Exercise 26.29 (Communication) Write a one-page brief for a head coach explaining why a key player should be rested for an upcoming match. Your brief should: (a) Present the relevant load data in a non-technical format. (b) Quantify the injury risk in terms the coach can relate to. (c) Propose an alternative (e.g., start with reduced minutes, substitute role). (d) Acknowledge the competitive cost of resting the player. (e) Avoid jargon and statistical terminology.

Exercise 26.30 (Ethics) A club's data science team has developed an injury risk model that can predict with reasonable accuracy which players are likely to suffer season-ending injuries within the next 12 months. The club's director of football asks the team to provide these predictions for contract negotiation purposes (to avoid extending contracts of high-risk players).

(a) Identify the ethical concerns with this request. (b) Propose guidelines for the appropriate use of injury prediction data. (c) Discuss how player unions and collective bargaining agreements might address this issue. (d) Consider the analogy with genetic testing in employment/insurance contexts.
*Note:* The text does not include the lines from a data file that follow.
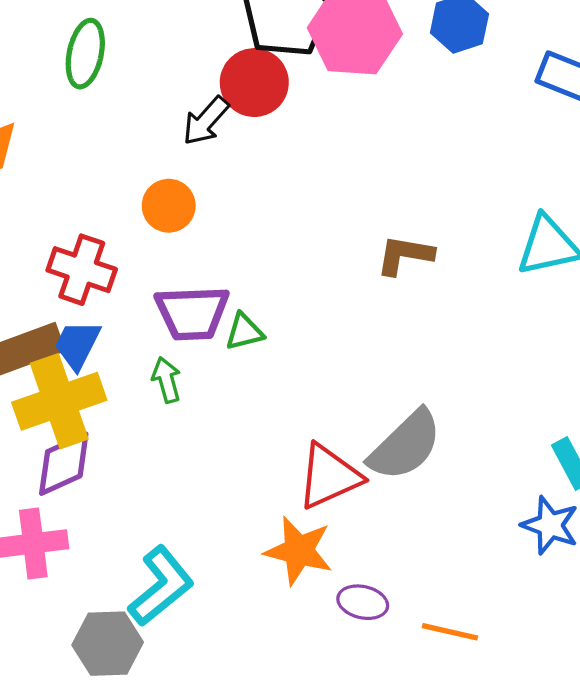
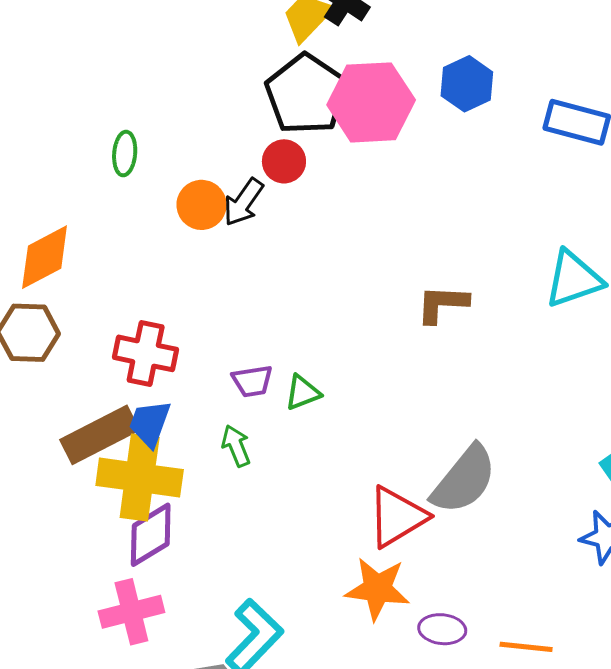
green ellipse: (85, 54) -> (125, 154), size x0.7
red circle: (254, 83) -> (284, 161), size x0.7
orange circle: (169, 206) -> (202, 205), moved
purple trapezoid: (192, 313) -> (252, 381), size x0.6
yellow cross: (59, 401) -> (140, 477), turned 34

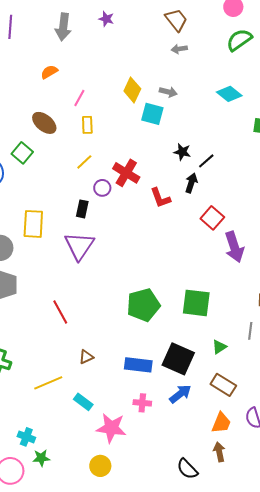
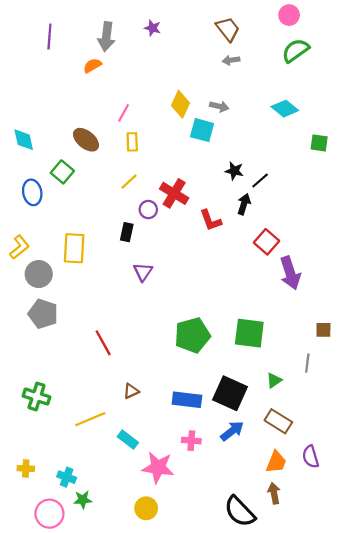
orange semicircle: (49, 72) -> (92, 66), moved
purple triangle: (79, 246) -> (143, 272), moved, size x0.6
black semicircle: (187, 469) -> (240, 512), size x1.4

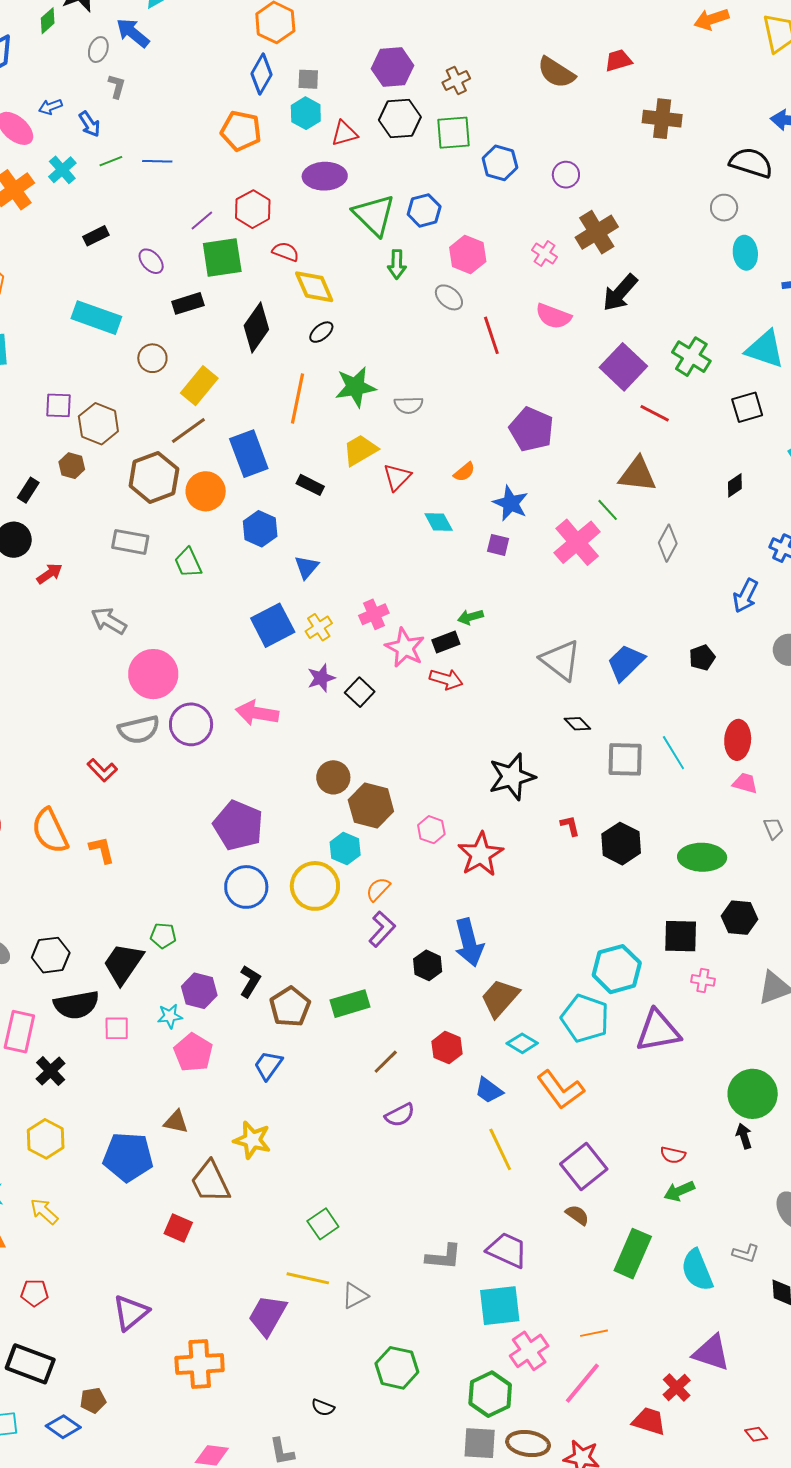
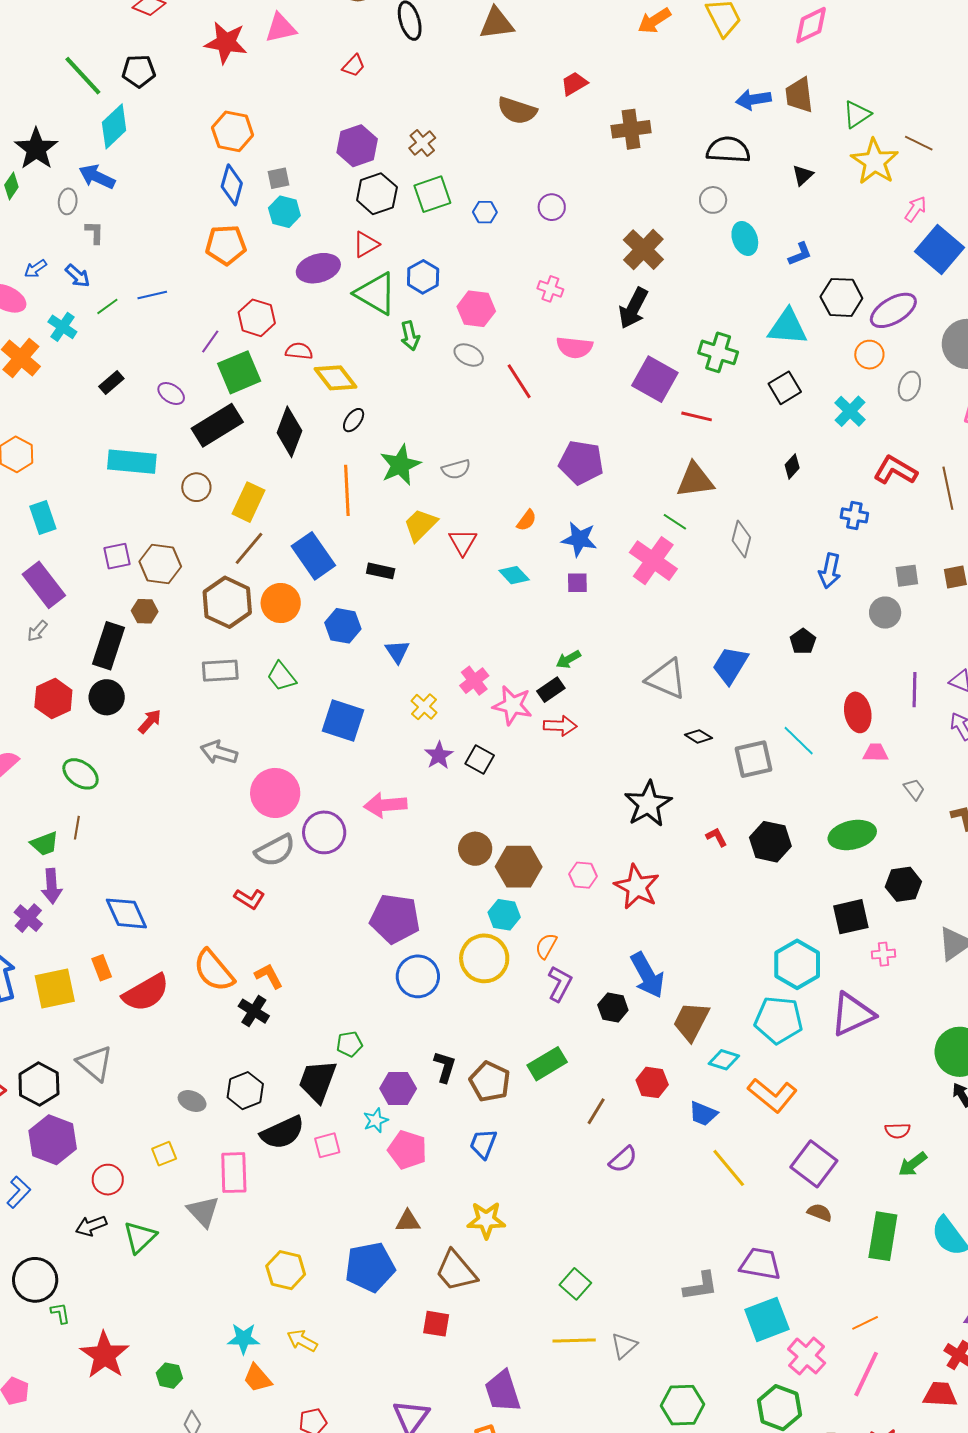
red triangle: (344, 133) -> (366, 244), moved
blue hexagon: (500, 163) -> (485, 212), size x0.7
brown cross: (597, 232) -> (643, 250), moved
black rectangle: (188, 303) -> (217, 425), size x1.6
black rectangle: (28, 490) -> (109, 646), size x1.8
blue square: (273, 625) -> (343, 720), moved, turned -30
black cross: (51, 1071) -> (254, 1011), moved
purple trapezoid: (268, 1315) -> (503, 1391), moved, turned -33

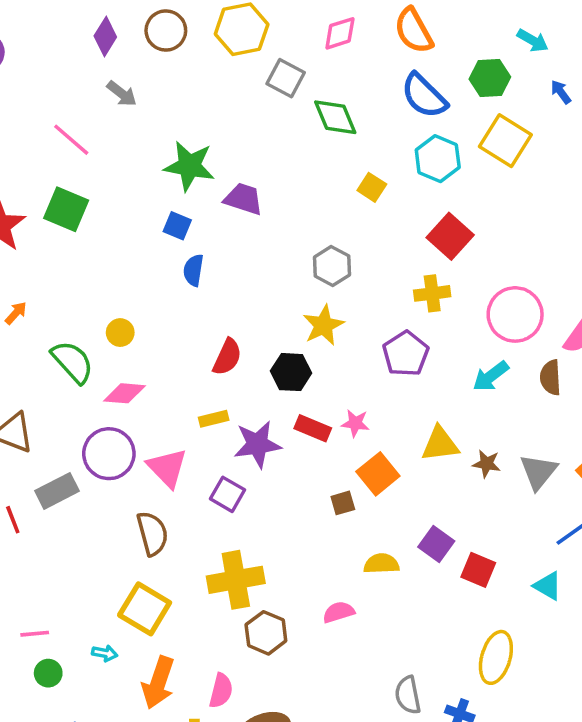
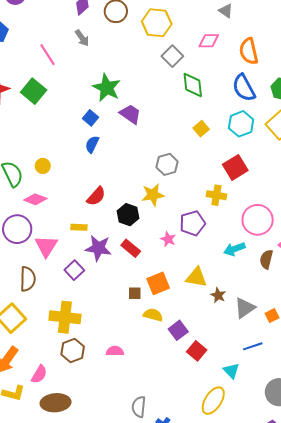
pink star: (355, 423) -> (168, 239), moved
yellow semicircle: (381, 564) -> (153, 315), moved
yellow ellipse: (496, 657) -> (213, 401), moved

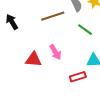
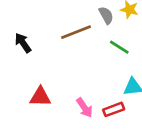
pink arrow: (55, 52) -> (85, 108), moved
red triangle: (34, 59) -> (40, 97), moved

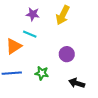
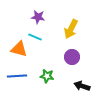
yellow arrow: (63, 15) -> (71, 29), moved
orange triangle: (14, 46) -> (19, 49), turned 48

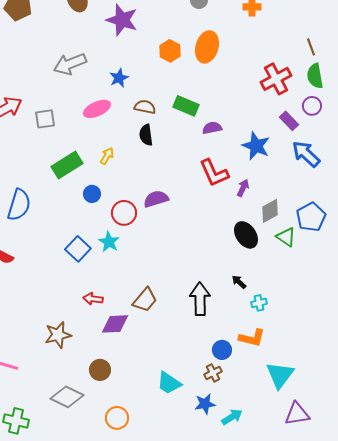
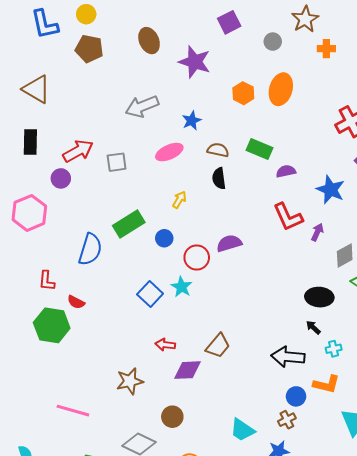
green rectangle: (67, 165) -> (129, 224), moved
black ellipse: (246, 235) -> (319, 297), moved, turned -52
black arrow: (200, 299) -> (288, 357), moved, turned -84

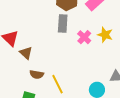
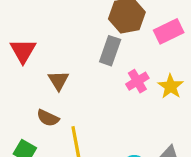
brown triangle: (26, 53) -> (58, 80), moved

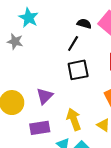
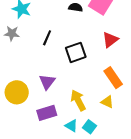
black line: (73, 43) -> (47, 38), moved

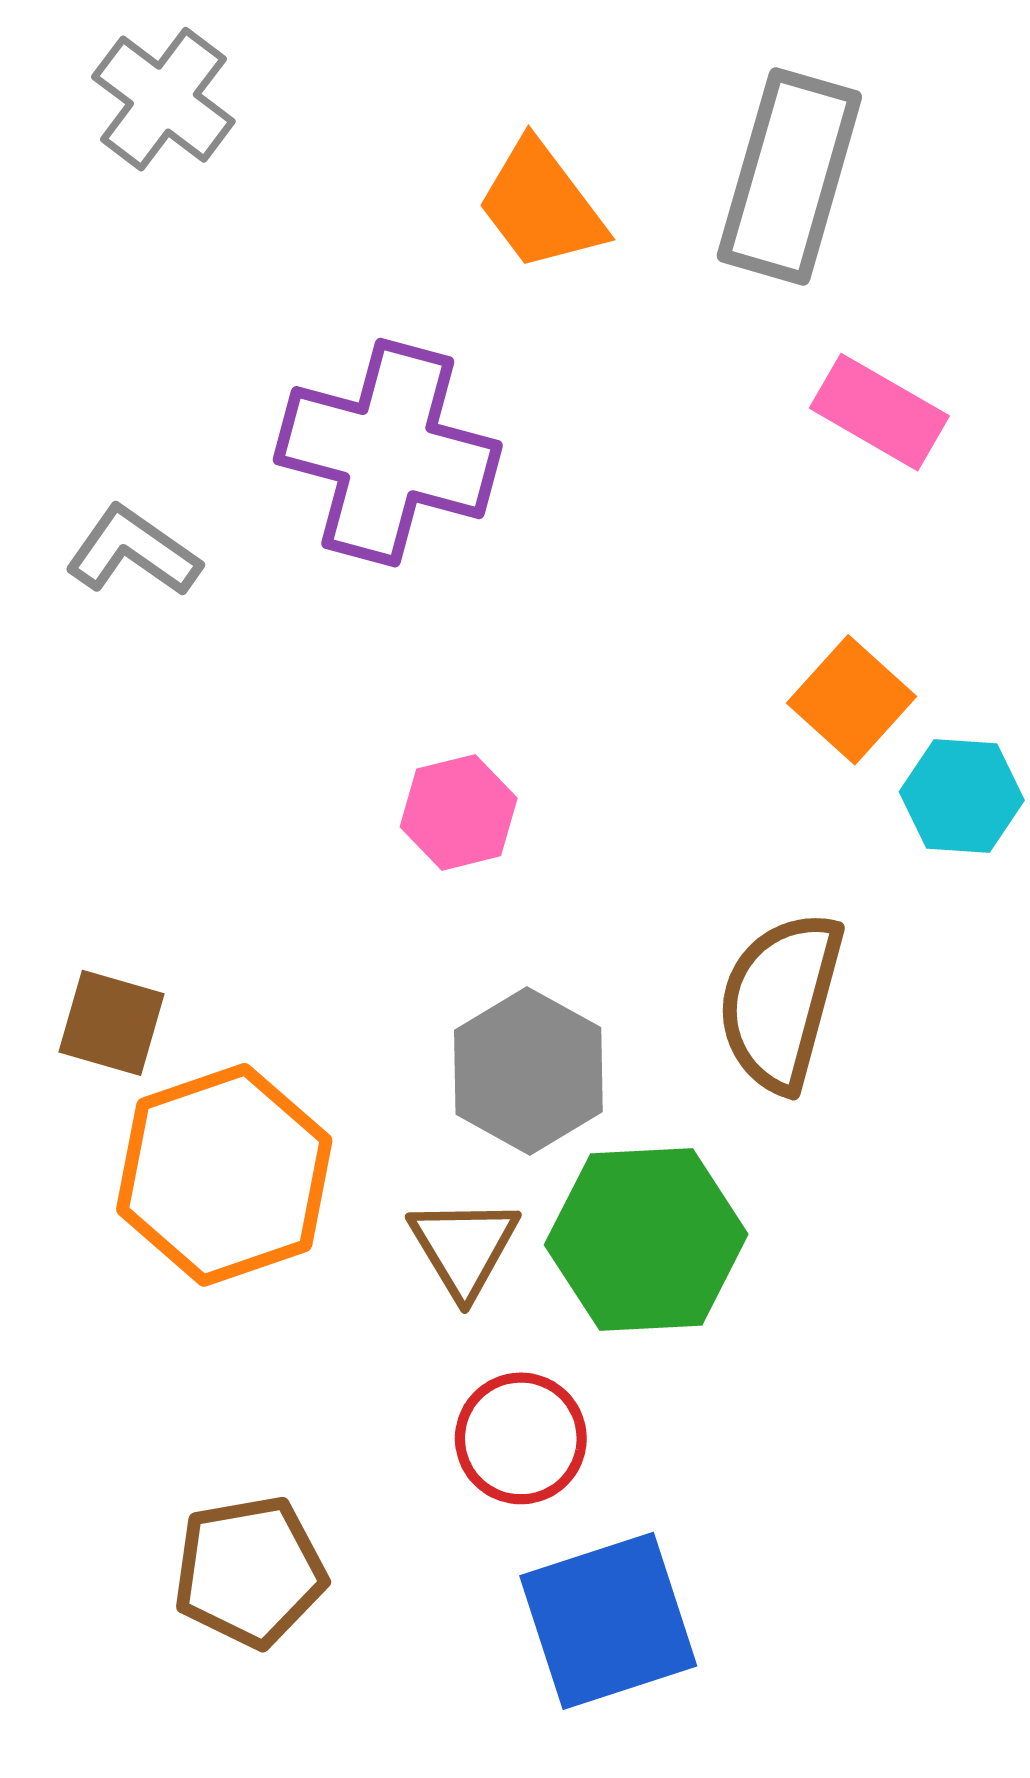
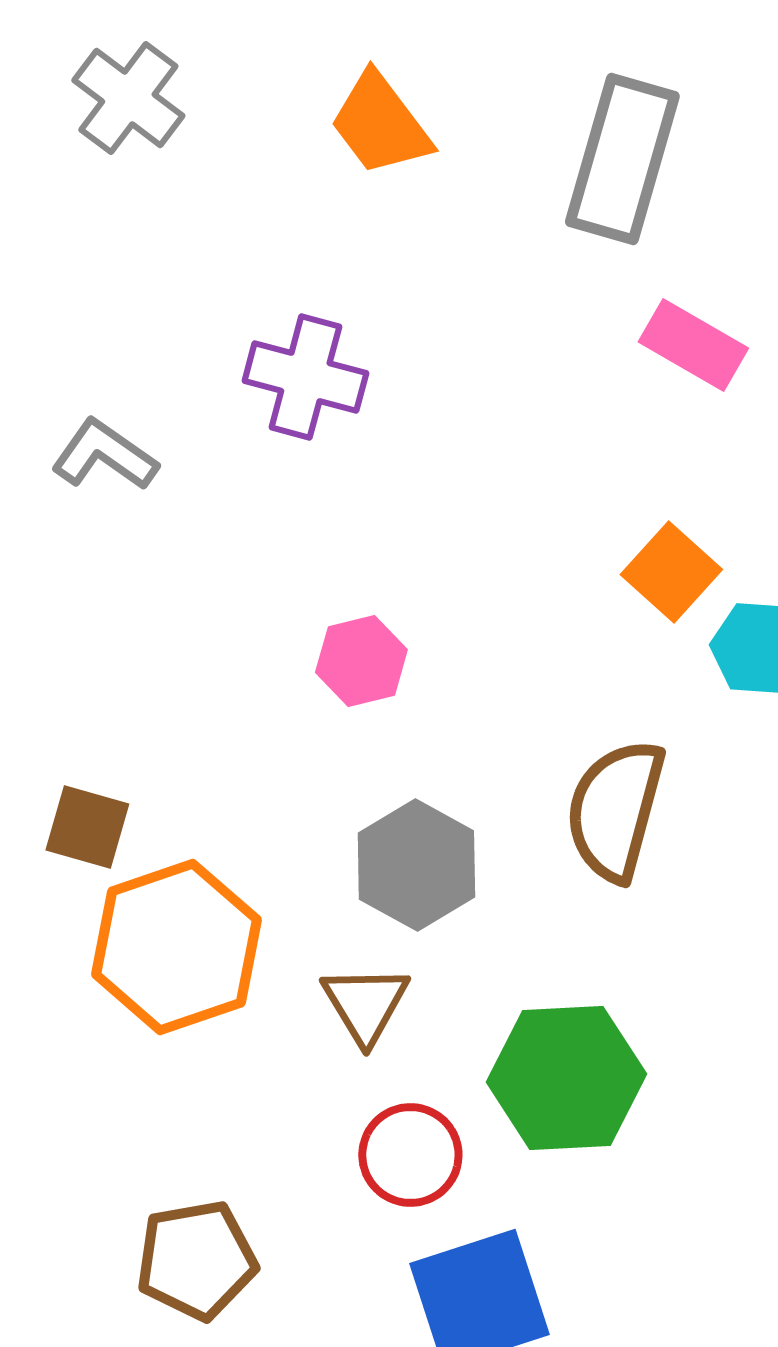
orange trapezoid: (541, 206) -> (380, 124), moved
purple cross: (388, 453) -> (305, 377), size x0.7
green hexagon: (646, 1239) -> (566, 1078), moved

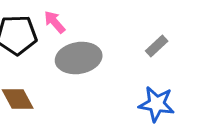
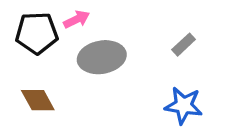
pink arrow: (55, 22) -> (77, 19), turned 105

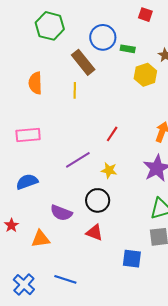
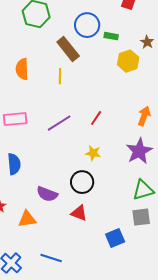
purple line: (78, 160) -> (59, 123), moved
blue semicircle: (27, 182) -> (14, 164), turned 105
blue square: (132, 259) -> (115, 238), turned -30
Exercise 26.31 (Capstone) Design a complete injury prevention analytics program for a newly promoted Premier League club. Your proposal should cover: (a) Data collection infrastructure (hardware, software, processes). (b) Staffing requirements (roles, qualifications, reporting structure). (c) Key metrics and KPIs for the program. (d) A phased implementation plan (Year 1, Year 2, Year 3). (e) Expected costs and projected benefits (injury reduction, financial savings). (f) How you would measure the program's success.

Exercise 26.32 (Research) Write a 1,000-word literature review on one of the following topics: (a) The predictive validity of the ACWR for injury in professional soccer. (b) Machine learning approaches to injury prediction: promises and pitfalls. (c) The role of psychological factors in injury risk and recovery. (d) Sleep and recovery in elite soccer: current evidence and practical recommendations.

Include at least 8 peer-reviewed references.